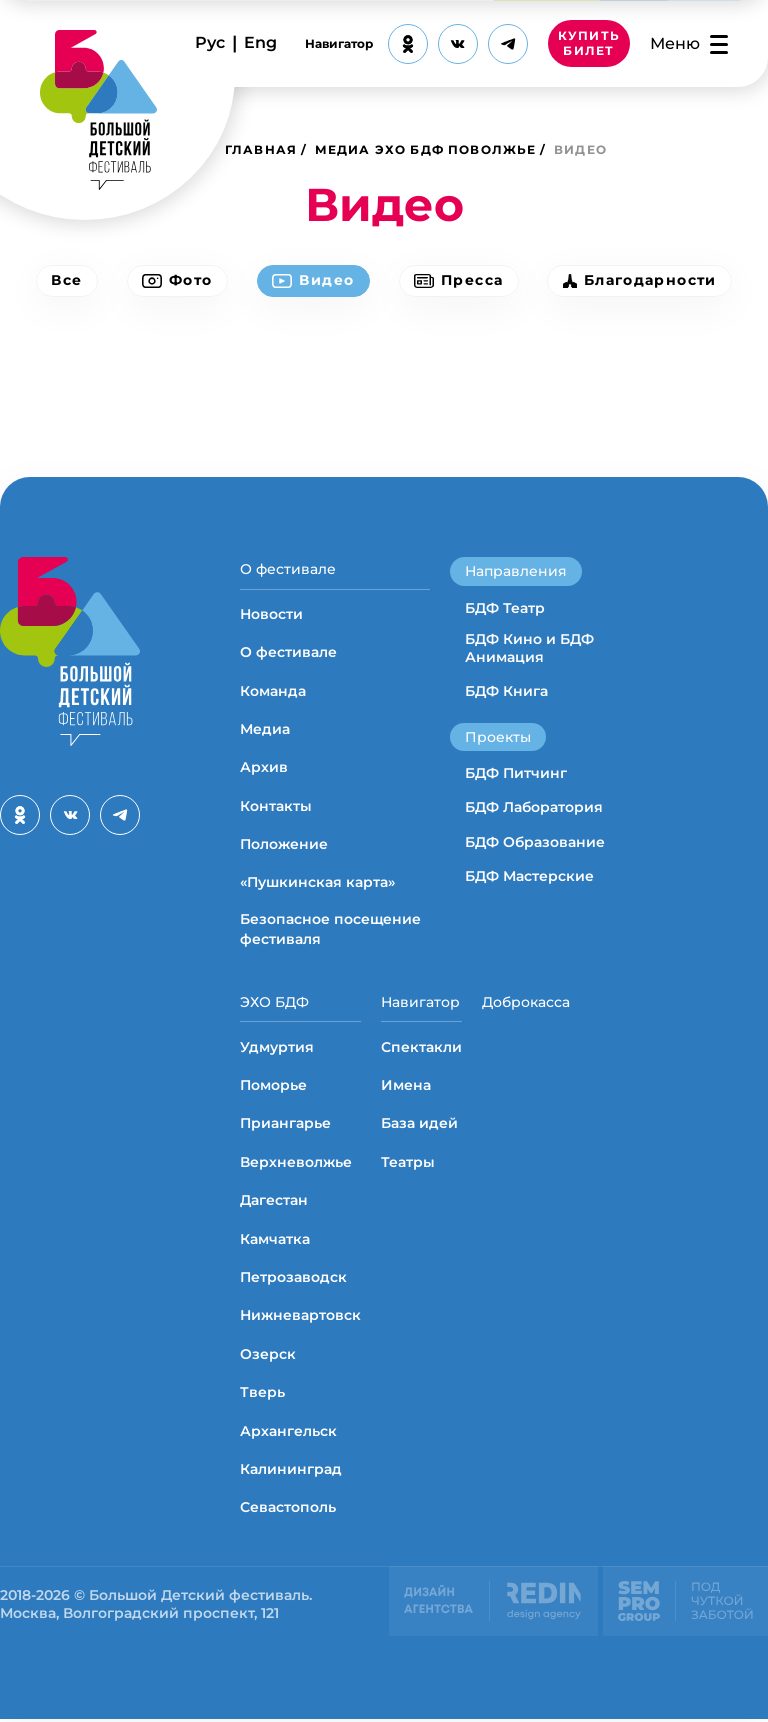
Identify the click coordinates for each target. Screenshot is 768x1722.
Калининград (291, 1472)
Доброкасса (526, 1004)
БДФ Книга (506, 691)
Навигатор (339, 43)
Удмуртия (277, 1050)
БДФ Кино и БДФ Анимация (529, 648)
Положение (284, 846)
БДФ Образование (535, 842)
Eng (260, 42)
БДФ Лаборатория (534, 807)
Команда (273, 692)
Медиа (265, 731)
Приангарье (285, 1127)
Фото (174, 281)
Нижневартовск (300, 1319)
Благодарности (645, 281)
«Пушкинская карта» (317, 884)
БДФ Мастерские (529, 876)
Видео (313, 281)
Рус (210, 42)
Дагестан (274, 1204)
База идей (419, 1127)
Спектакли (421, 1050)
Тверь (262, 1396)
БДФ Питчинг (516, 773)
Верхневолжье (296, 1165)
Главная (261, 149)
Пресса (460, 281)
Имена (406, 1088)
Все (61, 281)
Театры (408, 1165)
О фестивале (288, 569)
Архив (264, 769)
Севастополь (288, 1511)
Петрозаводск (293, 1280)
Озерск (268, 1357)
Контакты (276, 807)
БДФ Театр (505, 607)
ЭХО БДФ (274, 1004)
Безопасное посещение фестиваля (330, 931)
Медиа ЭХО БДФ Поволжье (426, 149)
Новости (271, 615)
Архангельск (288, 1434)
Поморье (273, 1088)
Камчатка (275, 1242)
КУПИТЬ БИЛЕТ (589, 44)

________________________

Directions for this task:
Skipping the pictures, output the entries exactly as they appear above.

Finished task:
Identify the click coordinates for each target. Screenshot is 768x1722.
Калининград (291, 1472)
Доброкасса (526, 1004)
БДФ Книга (506, 691)
Навигатор (339, 43)
Удмуртия (277, 1050)
БДФ Кино и БДФ Анимация (529, 648)
Положение (284, 846)
БДФ Образование (535, 842)
Eng (260, 42)
БДФ Лаборатория (534, 807)
Команда (273, 692)
Медиа (265, 731)
Приангарье (285, 1127)
Фото (174, 281)
Нижневартовск (300, 1319)
Благодарности (645, 281)
«Пушкинская карта» (317, 884)
БДФ Мастерские (529, 876)
Видео (313, 281)
Рус (210, 42)
Дагестан (274, 1204)
База идей (419, 1127)
Спектакли (421, 1050)
Тверь (262, 1396)
БДФ Питчинг (516, 773)
Верхневолжье (296, 1165)
Главная (261, 149)
Пресса (460, 281)
Имена (406, 1088)
Все (61, 281)
Театры (408, 1165)
О фестивале (288, 569)
Архив (264, 769)
Севастополь (288, 1511)
Петрозаводск (293, 1280)
Озерск (268, 1357)
Контакты (276, 807)
БДФ Театр (505, 607)
ЭХО БДФ (274, 1004)
Безопасное посещение фестиваля (330, 931)
Медиа ЭХО БДФ Поволжье (426, 149)
Новости (271, 615)
Архангельск (288, 1434)
Поморье (273, 1088)
Камчатка (275, 1242)
КУПИТЬ БИЛЕТ (589, 44)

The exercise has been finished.